From: Daniel Wagner <dwagner@suse.de>
To: linux-nvme@lists.infradead.org
Cc: linux-kernel@vger.kernel.org,
	James Smart <james.smart@broadcom.com>,
	Keith Busch <kbusch@kernel.org>, Ming Lei <ming.lei@redhat.com>,
	Sagi Grimberg <sagi@grimberg.me>, Hannes Reinecke <hare@suse.de>,
	Wen Xiong <wenxiong@us.ibm.com>,
	Himanshu Madhani <himanshu.madhani@oracle.com>
Subject: Re: [PATCH v5 0/3] Handle update hardware queues and queue freeze more carefully
Date: Fri, 20 Aug 2021 10:48:32 +0200	[thread overview]
Message-ID: <20210820084832.nlsbiztn26fv3b73@carbon.lan> (raw)
In-Reply-To: <20210818120530.130501-1-dwagner@suse.de>

On Wed, Aug 18, 2021 at 02:05:27PM +0200, Daniel Wagner wrote:
> I've dropped all non FC patches as they were bogus. I've retested this
> version with all combinations and all looks good now. Also I gave
> nvme-tcp a spin and again all is good.

I forgot to mention I also dropped the first three patches from v4.
Which seems to break her testing again.

Wendy reported all her tests pass with Ming's V7 of 'blk-mq: fix
blk_mq_alloc_request_hctx' and this series *only* if 'nvme-fc: Update
hardware queues before using them' from previous version is also used.

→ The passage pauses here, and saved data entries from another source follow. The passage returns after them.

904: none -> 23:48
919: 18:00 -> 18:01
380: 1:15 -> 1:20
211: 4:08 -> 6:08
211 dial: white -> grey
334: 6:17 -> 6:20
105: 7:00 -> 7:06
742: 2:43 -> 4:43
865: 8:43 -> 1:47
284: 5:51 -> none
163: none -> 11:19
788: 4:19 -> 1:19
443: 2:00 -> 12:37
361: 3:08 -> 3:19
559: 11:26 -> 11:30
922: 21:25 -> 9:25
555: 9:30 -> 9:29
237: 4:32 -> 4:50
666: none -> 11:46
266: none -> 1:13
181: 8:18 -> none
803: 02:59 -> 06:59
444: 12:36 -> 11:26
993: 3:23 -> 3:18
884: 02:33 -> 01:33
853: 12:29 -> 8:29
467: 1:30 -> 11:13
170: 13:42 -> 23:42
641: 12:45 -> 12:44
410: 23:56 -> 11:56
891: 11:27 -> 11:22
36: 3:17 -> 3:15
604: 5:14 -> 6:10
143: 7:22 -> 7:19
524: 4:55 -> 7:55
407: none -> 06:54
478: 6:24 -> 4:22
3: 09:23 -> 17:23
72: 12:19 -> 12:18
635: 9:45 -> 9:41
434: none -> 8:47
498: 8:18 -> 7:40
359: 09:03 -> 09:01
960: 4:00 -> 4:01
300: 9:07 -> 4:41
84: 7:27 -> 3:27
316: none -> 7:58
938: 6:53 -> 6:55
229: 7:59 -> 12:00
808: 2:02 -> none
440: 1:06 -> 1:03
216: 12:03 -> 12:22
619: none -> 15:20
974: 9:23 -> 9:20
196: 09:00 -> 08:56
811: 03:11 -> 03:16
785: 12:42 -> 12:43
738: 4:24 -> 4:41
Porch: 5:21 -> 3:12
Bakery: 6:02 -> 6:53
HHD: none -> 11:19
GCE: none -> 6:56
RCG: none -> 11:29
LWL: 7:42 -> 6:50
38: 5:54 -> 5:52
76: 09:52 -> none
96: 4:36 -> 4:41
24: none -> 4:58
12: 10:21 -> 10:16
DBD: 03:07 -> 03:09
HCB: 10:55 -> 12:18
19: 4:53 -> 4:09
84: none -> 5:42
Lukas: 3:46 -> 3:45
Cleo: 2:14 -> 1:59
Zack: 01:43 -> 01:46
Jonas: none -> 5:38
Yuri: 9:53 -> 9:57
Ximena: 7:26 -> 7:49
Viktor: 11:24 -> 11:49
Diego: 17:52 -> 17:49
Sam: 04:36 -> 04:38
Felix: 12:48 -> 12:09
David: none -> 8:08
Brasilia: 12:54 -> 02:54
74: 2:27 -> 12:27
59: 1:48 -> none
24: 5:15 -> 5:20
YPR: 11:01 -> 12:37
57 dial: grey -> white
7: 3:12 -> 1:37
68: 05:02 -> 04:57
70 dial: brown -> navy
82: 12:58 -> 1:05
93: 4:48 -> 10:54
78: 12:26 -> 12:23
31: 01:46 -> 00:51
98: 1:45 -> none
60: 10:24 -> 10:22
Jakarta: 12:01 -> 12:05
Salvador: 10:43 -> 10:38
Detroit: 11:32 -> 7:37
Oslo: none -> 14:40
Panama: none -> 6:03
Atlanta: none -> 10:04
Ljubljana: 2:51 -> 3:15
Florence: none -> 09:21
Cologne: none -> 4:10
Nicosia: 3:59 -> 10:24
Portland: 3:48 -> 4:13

After starring at it once more, I think I finally understood the
problem. So when we do

        ret = nvme_fc_create_hw_io_queues(ctrl, ctrl->ctrl.sqsize + 1);
        if (ret)
                goto out_free_io_queues;

        ret = nvme_fc_connect_io_queues(ctrl, ctrl->ctrl.sqsize + 1);
        if (ret)
                goto out_delete_hw_queues;

and the number of queues has changed, the connect call will fail:

 nvme2: NVME-FC{2}: create association : host wwpn 0x100000109b5a4dfa rport wwpn 0x50050768101935e5: NQN "nqn.1986-03.com.ibm:nvme:2145.0000020420006CEA"
 nvme2: Connect command failed, error wo/DNR bit: -16389

and we stop the current reconnect attempt and reschedule a new
reconnect attempt:

 nvme2: NVME-FC{2}: reset: Reconnect attempt failed (-5)
 nvme2: NVME-FC{2}: Reconnect attempt in 2 seconds

Then we try to do the same thing again which fails, thus we never
make progress.

So clearly we need to update number of queues at one point. What would
be the right thing to do here? As I understood we need to be careful
with frozen requests. Can we abort them (is this even possible in this
state?) and requeue them before we update the queue numbers?

Daniel